Her eyes widened, and for a moment, the weeping ceased. She turned toward me, clutched at my arms.
“Oh, yes, praise you, sir! Shock me, please! Shock me so I think no more!”
How this warmed my heart, how it brought me the deepest joy.
“Miss Switzer, please bring Mrs. van der Kolk to the treatment room in two hours. I have a few more patients who need my help first, and in the meantime, you may give Mrs. van der Kolk a sedative.”
“Yes, Dr. Sinclair, right away.”
Did I imagine it, or did Amy Switzer look at me just now with adoring eyes? Did she admire, perhaps lust for me? What did I see in her eyes, she who was always angry and scowling, typically so discontent I wondered if she was the right woman for the job? Had I misjudged her? Was her irritation due to female frustration? Did she want me as a woman wants a man?
I could barely imagine it, and as quickly as the thought occurred to me, I shrugged it off.
I had two patients to process before dealing with Mrs. van der Kolk. Both might also be of use to me in building enough den Eshockers to satisfy Moriarty’s procurement agent. Each in his own way, of course.
If sufficiently subdued, Bligh Braithwaite had the brains to handle some of the more elaborate wiring that I always did myself.
As for Willie Jacobs, he’d helped his father build and run the infamous tram machine that no authority or scientist had been able to fully shut down. Nobody knew how that machine worked. Rumor had it that even Mr. Sherlock Holmes, considered a genius, had only been able to put the machine on “simmer,” meaning it could erupt again, to my way of thinking. Surely, Willie Jacobs could put together den Eshockers for me. Transformers, wiring, resistors: it was all quite simple, really, though few had my knowledge of alternating current and rechargeable batteries.

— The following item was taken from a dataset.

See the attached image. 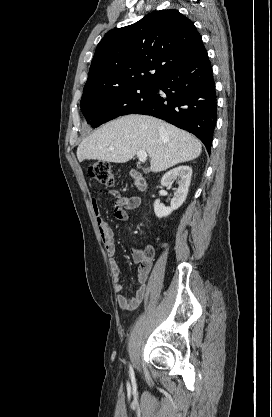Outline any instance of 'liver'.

I could teach Willie Jacobs.
In return, I wondered if he could teach me something about the esoteric tra
m machine and its inner workings. I might gain useful knowledge that would help me build even better Eshockers with which to treat my patients.

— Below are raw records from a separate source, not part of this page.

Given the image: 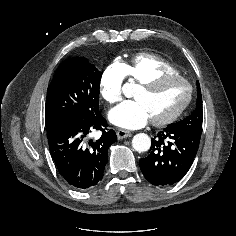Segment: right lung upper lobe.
Listing matches in <instances>:
<instances>
[{"label":"right lung upper lobe","mask_w":236,"mask_h":236,"mask_svg":"<svg viewBox=\"0 0 236 236\" xmlns=\"http://www.w3.org/2000/svg\"><path fill=\"white\" fill-rule=\"evenodd\" d=\"M53 126H55V124H51L48 127H46V129L52 128Z\"/></svg>","instance_id":"cb5924a9"}]
</instances>
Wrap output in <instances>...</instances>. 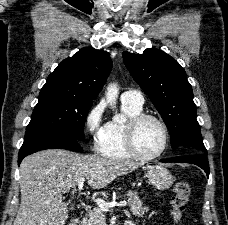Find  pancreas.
Instances as JSON below:
<instances>
[{
  "label": "pancreas",
  "mask_w": 228,
  "mask_h": 225,
  "mask_svg": "<svg viewBox=\"0 0 228 225\" xmlns=\"http://www.w3.org/2000/svg\"><path fill=\"white\" fill-rule=\"evenodd\" d=\"M126 197L130 211H132V215H135V217H143V215L149 211L148 207H143V203H141L137 193L128 191ZM104 217V211L96 207L93 211H88V215L83 219V225H106Z\"/></svg>",
  "instance_id": "obj_1"
}]
</instances>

Excited, I hurried down the hall to my office and to the treatment room, where I knew Bligh Braithwaite would be waiting, strapped into the left Eshocker, the ball-gag in his mouth, the restraints biting into his wrists and ankles.
10
“Ah, my old friend. Bligh Braithwaite.”
He gurgled behind the ball lodged between his teeth.
Apparently, Miss Klune had tranquilized Mr. Norris and returned the poor fellow to his room. The examination table was wiped clean of slobber and blood.

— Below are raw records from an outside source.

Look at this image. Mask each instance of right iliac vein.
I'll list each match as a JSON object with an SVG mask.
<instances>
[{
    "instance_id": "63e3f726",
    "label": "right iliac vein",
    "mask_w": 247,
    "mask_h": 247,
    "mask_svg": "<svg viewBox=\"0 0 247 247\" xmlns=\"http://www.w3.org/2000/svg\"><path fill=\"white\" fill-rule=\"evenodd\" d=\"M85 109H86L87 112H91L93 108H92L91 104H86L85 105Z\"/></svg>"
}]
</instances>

I turned my attention to Braithwaite. As I looked at him, he squirmed and a muffled howl escaped his lips.
“I see that my nurses attempted to give you a shave,” I said, gesturing at his right cheek, which bore razor cuts, and at the left cheek, which remained dense with spiky growths of black hair.
He strained against the wrist and ankle bindings, his face red and his eyes watering.
“So you escaped from Kandinsky and came to me for help. Or did you come here to help with the clinical trials of the extreme treatment Eshocker?” I asked, moving closer to the box that held the mechanisms of the left Eshocker.
I twisted off the screws from the top of the box and peered inside at the electric mechanisms.
“M-mmmrrrrrr!”
“My dear fellow. Relax, would you? After all, you know how this works. I’m going to help you. It may be that you will soon be able to help me, too.”
He answered with another muffled scream.
“You were always so testy,” I complained, “never satisfied with anything. Tell me, what would you do in my place? I’ve thought long and hard about your problem, Braithwaite. Obviously, Kandinsky couldn’t help you, and that’s why you escaped and came here. So I’m not going to send you back. Instead, I’m going to treat your illness to the best of my ability.”
I’d made the decision in a flash. It was brilliant, really. He would help me wire the Eshockers for Moriarty’s dens. I would sedate him, keep him calm using extreme treatment. Nobody had ever paid any attention to Bligh Braithwaite but me, and I had no reason to think that anyone would pay attention to him now.